07年参院選の大勝により参院で野党が過半数となったことを受け、自衛隊によるインド洋での給油活動など政府・自民党が進めてきた対米貢献策に反対してきた民主党。だが政権交代が現実味を帯びるようになって同党は当面、給油活動の継続を容認する方針に転換するなど、対米関係の「修正」へ動き始めている。党内に「右」から「左」までさまざまな立場の議員を抱え、次期衆院選で政権を獲得した際にはその「幅広さ」が「アキレスけんになる」ともささやかれる同党の外交安保政策。その問題点と将来の課題を考えた。
■寄り合い所帯
毎日新聞が入手した民主党の次期衆院選マニフェストの原案となる「09年政策集」。その外交安保部分で同党は、日米関係を「対等な相互信頼関係」と位置付け、「新時代の日米関係を確立」する考えを示している。

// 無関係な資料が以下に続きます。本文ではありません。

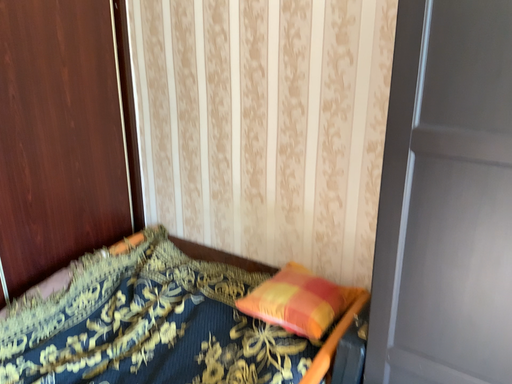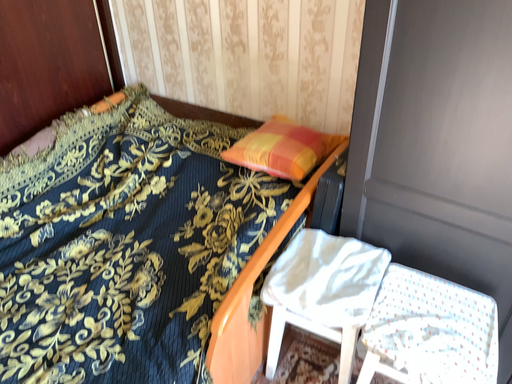 Question: Which way did the camera rotate in the video?

Choices:
 (A) rotated downward
 (B) rotated upward

Answer: (A) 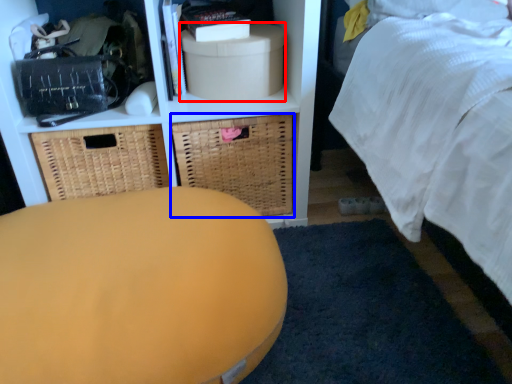 Question: Which point is closer to the camera, storage box (highlighted by a red box) or basket (highlighted by a blue box)?

Choices:
 (A) storage box
 (B) basket

Answer: (A) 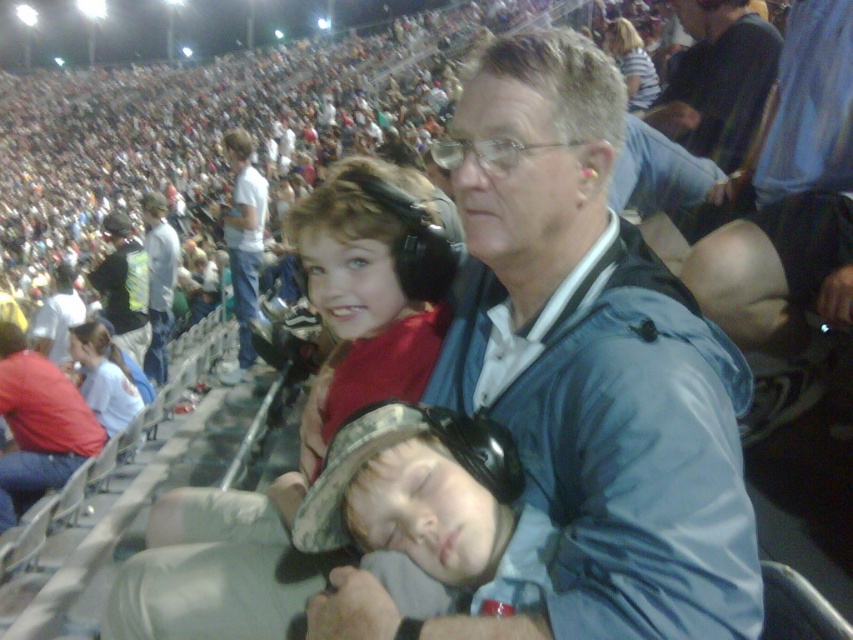 Can you confirm if red shirt at left is bigger than white cotton shirt at upper left?

No.

Can you confirm if red shirt at left is positioned above white cotton shirt at upper left?

Incorrect, red shirt at left is not positioned above white cotton shirt at upper left.

Locate an element on the screen. red shirt at left is located at coordinates (39, 422).

Locate an element on the screen. The height and width of the screenshot is (640, 853). red shirt at left is located at coordinates (39, 422).

Which of these two, matte red shirt at center or dark blue shirt at upper right, stands shorter?

matte red shirt at center

Is matte red shirt at center shorter than dark blue shirt at upper right?

Correct, matte red shirt at center is not as tall as dark blue shirt at upper right.

The image size is (853, 640). Describe the element at coordinates (364, 292) in the screenshot. I see `matte red shirt at center` at that location.

Where is `matte red shirt at center`? The height and width of the screenshot is (640, 853). matte red shirt at center is located at coordinates (364, 292).

Is matte red shirt at center bigger than red shirt at left?

No, matte red shirt at center is not bigger than red shirt at left.

Between matte red shirt at center and red shirt at left, which one appears on the right side from the viewer's perspective?

matte red shirt at center is more to the right.

Does point (328, 192) come behind point (74, 461)?

No, (328, 192) is closer to viewer.

The height and width of the screenshot is (640, 853). In order to click on matte red shirt at center in this screenshot , I will do `click(364, 292)`. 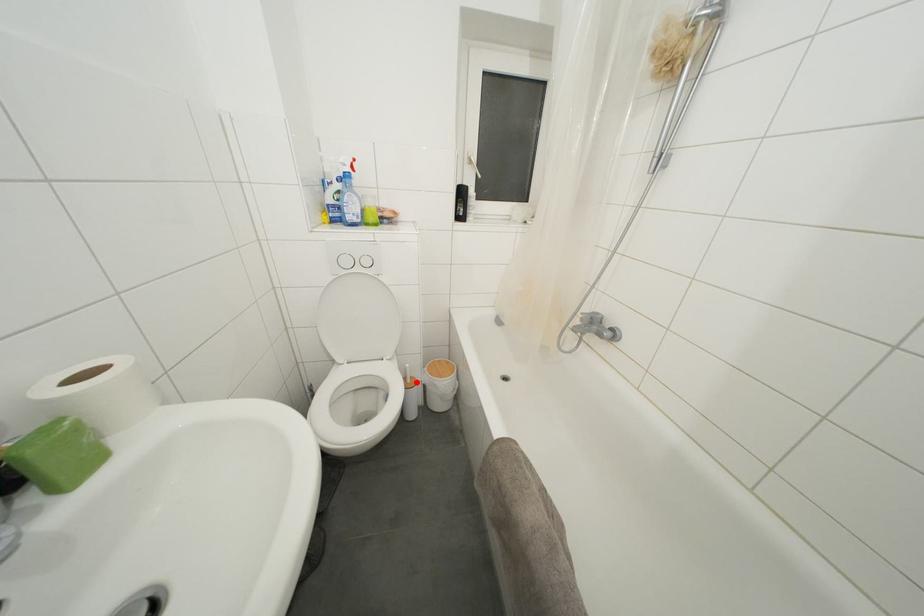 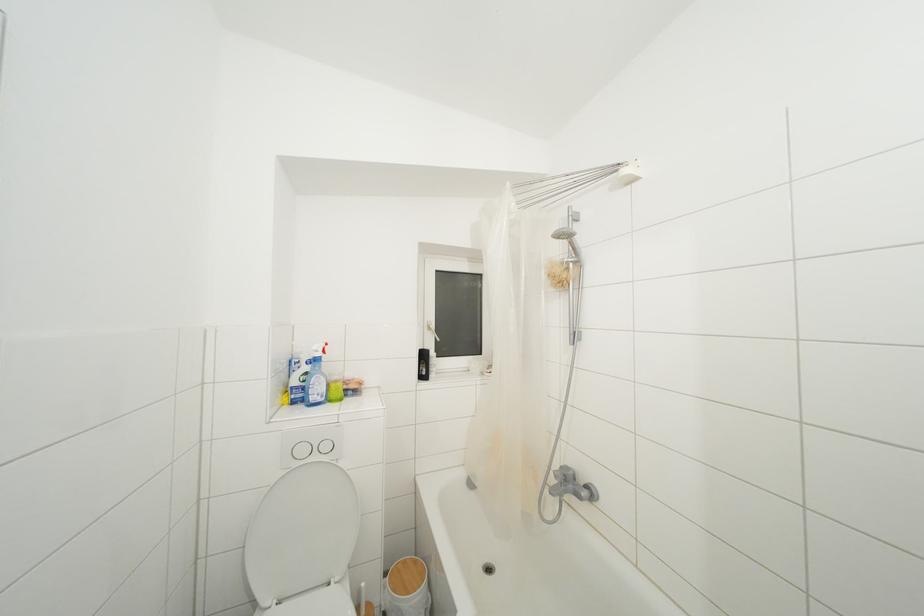 Locate, in the second image, the point that corresponds to the highlighted location in the first image.

(371, 610) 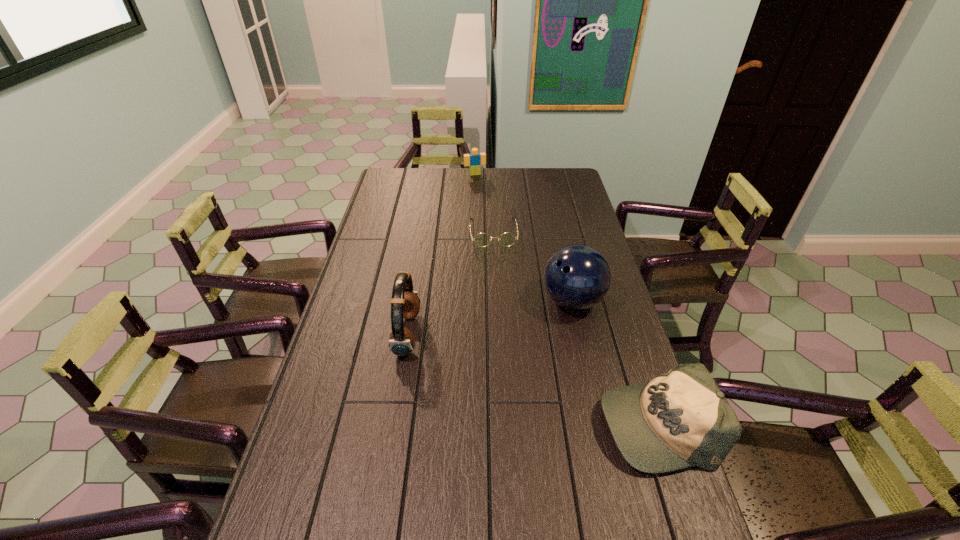 This screenshot has height=540, width=960. In order to click on headset in this screenshot , I will do `click(405, 303)`.

The width and height of the screenshot is (960, 540). I want to click on the nearest object, so click(680, 419).

This screenshot has width=960, height=540. Identify the location of bowling ball. (577, 277).

You are a GUI agent. You are given a task and a screenshot of the screen. Output one action in this format:
    pyautogui.click(x=<x>, y=<y>)
    Task: Click on the shortest object
    The width and height of the screenshot is (960, 540).
    Given the screenshot: What is the action you would take?
    pyautogui.click(x=507, y=239)

Identify the location of spectacles. Image resolution: width=960 pixels, height=540 pixels. (507, 239).

This screenshot has height=540, width=960. In order to click on Lego in this screenshot , I will do `click(475, 160)`.

Where is `vacant space located 0.130m on the ear cup of the leftmost object`? This screenshot has height=540, width=960. vacant space located 0.130m on the ear cup of the leftmost object is located at coordinates (461, 334).

Where is `vacant area situated 0.190m on the front-facing side of the nearest object`? vacant area situated 0.190m on the front-facing side of the nearest object is located at coordinates (526, 423).

The height and width of the screenshot is (540, 960). Identify the location of free space located on the front-facing side of the nearest object. (468, 423).

Find the location of a particular element. vacant space located 0.310m on the front-facing side of the nearest object is located at coordinates (480, 423). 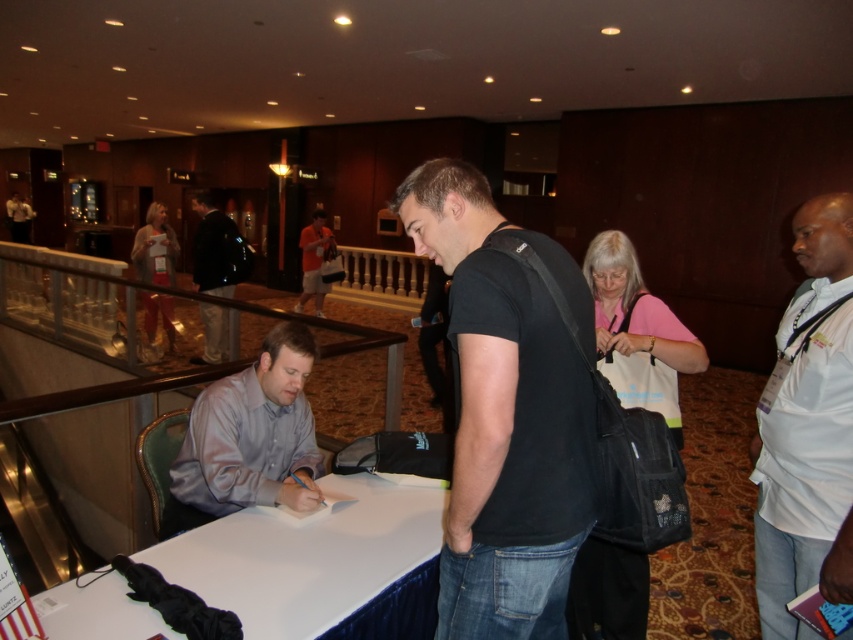 Which is in front, point (813, 337) or point (218, 282)?

Positioned in front is point (813, 337).

Can you confirm if white cotton shirt at right is taller than dark blue jeans at center?

Indeed, white cotton shirt at right has a greater height compared to dark blue jeans at center.

Between point (776, 435) and point (218, 216), which one is positioned in front?

Positioned in front is point (776, 435).

At what (x,y) coordinates should I click in order to perform the action: click on white cotton shirt at right. Please return your answer as a coordinate pair (x, y). The image size is (853, 640). Looking at the image, I should click on (808, 429).

Who is shorter, silky purple shirt at center or dark blue jeans at center?

silky purple shirt at center

Is silky purple shirt at center thinner than dark blue jeans at center?

Indeed, silky purple shirt at center has a lesser width compared to dark blue jeans at center.

Locate an element on the screen. Image resolution: width=853 pixels, height=640 pixels. silky purple shirt at center is located at coordinates (248, 438).

Does white cotton shirt at right appear on the right side of silky purple shirt at center?

Yes, white cotton shirt at right is to the right of silky purple shirt at center.

Does white cotton shirt at right have a greater height compared to silky purple shirt at center?

Correct, white cotton shirt at right is much taller as silky purple shirt at center.

I want to click on white cotton shirt at right, so click(x=808, y=429).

だが民主党の外交安保政策は、政権交代が現実味を帯びた現在、米側に正しく伝わっているだろうか。最大の問題は「党内の意見が集約されずに議論が先送りされてきた結果、政策の統一された具体像が見えない」(党中堅議員)ことだ。
「民主党は国連中心主義だが、中国が尖閣諸島を攻撃したらどうするのか。国連安保理に問題を持ち込んでも中国は拒否権を発動する。その時、あなた方は『安保理決議が得られない』と言って、何もしないのか」
6月18日。国会内で開かれた民主党議員の外交安保勉強会に招待されたケビン・メア在沖縄米総領事はそう疑問を呈した。出席議員らは「我々は個別自衛権を否定したことは一度もない。誤解だ」と反論したが、衝撃は隠せなかった。
メア氏は8月に米国務省日本部長に就任する対日政策の中心人物。勉強会に出席した渡辺周衆院議員は「民主党の政策が、対日外交の専門家に誤解されるほど分かりにくいことを痛感した」と言う。
「分かりにくさ」は、自民党、旧社会党などさまざまな政党出身者が集まった結党の歴史に由来する。党内の「最大公約数」を模索した結果、98年の結党時に掲げた外交安保の基本政策は「国際社会の利益と調和させつつ、わが国の安全と主体性を実現していく『外交立国・日本』をめざす」と、抽象的な内容となった。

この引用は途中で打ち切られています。